Jak na razie szału nie ma. Co prawda pani Anita Włodarczyk w fantastycznym stylu machnęła młotem i zdobyła złoty medal, ale w tym samym momencie na innej arenie Igrzysk Olimpijskich szczypiorniści przegrali ze Słowenią. I tak to się plecie…
A przecież mamy prawo spodziewać się mniejszej huśtawki nastrojów. Polscy sportowcy nie są w Rio sami. Jest z nimi również kapelan – ks. Edward Pleń. Co tam ksiądz Pleń – osobą własną jest też ksiądz biskup Marian Florczyk z diecezji kieleckiej. Biskup jest delegatem Konferencji Episkopatu Polski do spraw Duszpasterstwa Sportowców. Obaj – ksiądz i ksiądz-biskup, to olimpijscy weterani. Igrzyska w Rio, to już szóste igrzyska biskupa, zaś księdza – siódme. Wcześniej odmawiał pacierze w Atenach (2004), Turynie (2006), Pekinie (2008), Vancuover (2010), Londynie (2012) i Soczi (2014). Starzy wyjadacze duszpasterskiej opieki nad sportowcami, jeśli chodzi o dobre pośrednictwo między olimpijczykami a Panem Bogiem, rutyniarze można powiedzieć.
Tymczasem windserfingowcowi Myszce brązowy medal uciekł sprzed nosa, dyskobolowi Małachowskiemu złoto uciekło w ostatnim rzucie, średniodystansowiec Kszczot przegrał walkę o finał o pięć setnych sekundy. Właściwie ksiądz kapelan i ksiądz biskup za zasługę mogą poczytać sobie tylko to, że nasi pływacy w komplecie wracają do domu, bo przecież w tej dyspozycji, w jakiej byli, mogli się zachłystnąć wodą i tfu, tfu – lepiej nie kończyć. Ale znów – nawet jeśli pływakom nasi kapelani pomogli, to ciężarowcom Zielińskim nie pomogli na pewno…
Co gorsza – praca „opiekunów duchowych” naszych sportowców jeszcze marniej wygląda na tzw. tle. I wcale nie mamy na myśli bezbożnych Chińczyków, czy genderowców z USA, którzy już nazbierali worek medali, ale taka Francja i Włochy w chwili tego pisania miały medali po 22… Czyż może być lepszy dowód, że ich kapelani jednak bardziej przykładają się do obowiązków?

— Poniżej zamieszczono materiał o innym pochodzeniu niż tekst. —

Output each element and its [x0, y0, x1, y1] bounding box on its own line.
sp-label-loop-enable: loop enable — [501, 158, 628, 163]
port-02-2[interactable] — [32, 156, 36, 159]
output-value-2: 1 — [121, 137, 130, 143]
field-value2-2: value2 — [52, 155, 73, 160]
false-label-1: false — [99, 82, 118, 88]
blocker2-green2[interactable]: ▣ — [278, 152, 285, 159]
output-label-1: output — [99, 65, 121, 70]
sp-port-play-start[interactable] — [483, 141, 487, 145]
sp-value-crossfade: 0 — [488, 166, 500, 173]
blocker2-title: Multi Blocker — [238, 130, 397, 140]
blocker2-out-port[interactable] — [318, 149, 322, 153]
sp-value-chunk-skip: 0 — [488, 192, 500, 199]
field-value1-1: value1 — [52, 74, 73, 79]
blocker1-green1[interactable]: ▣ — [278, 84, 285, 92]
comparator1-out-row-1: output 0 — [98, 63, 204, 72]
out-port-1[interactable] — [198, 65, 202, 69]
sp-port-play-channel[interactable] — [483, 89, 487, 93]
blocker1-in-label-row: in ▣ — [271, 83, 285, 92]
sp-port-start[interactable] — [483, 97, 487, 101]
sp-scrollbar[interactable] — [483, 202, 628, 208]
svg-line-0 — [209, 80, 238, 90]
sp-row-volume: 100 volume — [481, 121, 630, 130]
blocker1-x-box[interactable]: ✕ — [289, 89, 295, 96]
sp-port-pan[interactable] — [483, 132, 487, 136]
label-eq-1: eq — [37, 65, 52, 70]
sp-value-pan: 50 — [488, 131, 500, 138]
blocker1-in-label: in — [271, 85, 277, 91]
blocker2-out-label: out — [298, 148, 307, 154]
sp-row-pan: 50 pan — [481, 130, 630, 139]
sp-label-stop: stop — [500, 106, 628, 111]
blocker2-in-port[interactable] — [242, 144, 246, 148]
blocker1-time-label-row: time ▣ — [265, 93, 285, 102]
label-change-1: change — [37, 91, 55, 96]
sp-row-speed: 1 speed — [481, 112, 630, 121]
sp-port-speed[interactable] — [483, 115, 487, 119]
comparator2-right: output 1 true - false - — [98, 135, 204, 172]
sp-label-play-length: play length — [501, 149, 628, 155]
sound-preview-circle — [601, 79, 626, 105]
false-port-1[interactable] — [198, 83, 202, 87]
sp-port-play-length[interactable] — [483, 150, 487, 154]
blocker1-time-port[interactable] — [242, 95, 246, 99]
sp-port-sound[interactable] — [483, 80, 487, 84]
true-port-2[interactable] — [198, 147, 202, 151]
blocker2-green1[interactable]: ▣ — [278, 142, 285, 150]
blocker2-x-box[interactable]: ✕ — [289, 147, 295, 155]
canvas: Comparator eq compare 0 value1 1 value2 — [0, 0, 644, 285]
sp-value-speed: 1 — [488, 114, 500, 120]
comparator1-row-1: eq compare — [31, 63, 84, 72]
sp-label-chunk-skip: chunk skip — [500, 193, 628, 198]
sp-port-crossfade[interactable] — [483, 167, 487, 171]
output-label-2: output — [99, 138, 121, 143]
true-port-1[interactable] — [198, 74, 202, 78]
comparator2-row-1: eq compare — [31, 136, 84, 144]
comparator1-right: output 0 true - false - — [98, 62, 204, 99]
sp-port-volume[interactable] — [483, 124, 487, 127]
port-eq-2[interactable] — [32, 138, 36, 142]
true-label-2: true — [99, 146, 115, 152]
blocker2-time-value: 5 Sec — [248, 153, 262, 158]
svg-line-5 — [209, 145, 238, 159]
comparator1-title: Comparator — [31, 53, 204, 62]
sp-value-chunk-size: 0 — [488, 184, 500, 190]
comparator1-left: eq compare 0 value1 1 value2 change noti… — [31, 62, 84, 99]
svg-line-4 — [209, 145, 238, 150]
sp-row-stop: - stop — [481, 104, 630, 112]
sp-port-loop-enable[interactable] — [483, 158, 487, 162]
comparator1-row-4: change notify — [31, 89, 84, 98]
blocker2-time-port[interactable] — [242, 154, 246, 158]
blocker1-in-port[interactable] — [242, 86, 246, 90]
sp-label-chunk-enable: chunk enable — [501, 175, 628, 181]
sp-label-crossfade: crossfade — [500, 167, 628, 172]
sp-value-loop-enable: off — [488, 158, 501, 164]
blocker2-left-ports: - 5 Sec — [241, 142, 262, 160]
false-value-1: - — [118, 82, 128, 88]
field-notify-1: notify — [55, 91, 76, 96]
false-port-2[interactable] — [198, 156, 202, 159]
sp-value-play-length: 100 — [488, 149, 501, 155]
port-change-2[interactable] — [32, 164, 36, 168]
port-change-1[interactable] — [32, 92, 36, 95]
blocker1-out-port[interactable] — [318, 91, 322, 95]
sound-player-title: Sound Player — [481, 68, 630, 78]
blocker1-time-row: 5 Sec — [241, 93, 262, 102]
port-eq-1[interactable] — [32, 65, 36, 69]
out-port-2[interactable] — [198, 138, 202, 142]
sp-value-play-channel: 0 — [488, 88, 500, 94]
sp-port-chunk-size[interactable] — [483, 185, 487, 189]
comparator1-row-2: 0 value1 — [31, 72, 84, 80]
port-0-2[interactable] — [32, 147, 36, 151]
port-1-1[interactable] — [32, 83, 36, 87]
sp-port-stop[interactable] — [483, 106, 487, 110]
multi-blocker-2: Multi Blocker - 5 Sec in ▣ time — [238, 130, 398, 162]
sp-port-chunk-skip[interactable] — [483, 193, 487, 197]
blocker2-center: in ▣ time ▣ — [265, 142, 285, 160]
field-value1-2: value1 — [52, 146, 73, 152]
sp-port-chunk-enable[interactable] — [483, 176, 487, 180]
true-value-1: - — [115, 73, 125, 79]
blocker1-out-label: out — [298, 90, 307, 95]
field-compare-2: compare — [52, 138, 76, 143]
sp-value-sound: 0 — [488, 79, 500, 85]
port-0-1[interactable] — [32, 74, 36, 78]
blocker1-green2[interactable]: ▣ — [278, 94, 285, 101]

Tak, tak – już słyszymy, że inny potencjał, inne możliwości, że to kraje pod każdym względem większe, bogatsze… No, to weźmy maleńką Danię. Niedużo ich – kilka milionów. No i niech Państwo sobie wyobrażą, że ta Dania ma na dziś więcej medali niż my! Z tym, że my mamy dwa złote, a oni tylko jeden i to wywindowało nas wyżej w tzw. klasyfikacji medalowej, mimo, że Dania ma więcej od nas medali srebrnych i brązowych. I niech Państwo sobie wyobrażą jeszcze, że na Igrzyska do Rio nie pojechał z Duńczykami ani jeden kapelan!
Za to kościoły szwedzki i norweski uznały, że jednak muszą być razem ze swoimi owieczkami. W związku z tym oba one – nie komitety olimpijskie, uchowaj Boże – wysłały swych pastorów do Rio. Na czas igrzysk wynajęli i zamienili na protestancki kościół restaurację Devassa przy słynnej plaży Copacobana. Kto chce może przyjść przed kąpielą w oceanie, kto chce może przyjść po… A mimo to Szwecja ma tylko jeden złoty medal mniej niż my. Norwegia zaś jest za nami znacznie w tyle, ale biorąc pod uwagę koszty, określenie „w tyle” jest względne. To my sobie myślimy, czy my rzeczywiście robimy dobry interes na tych kapelanach?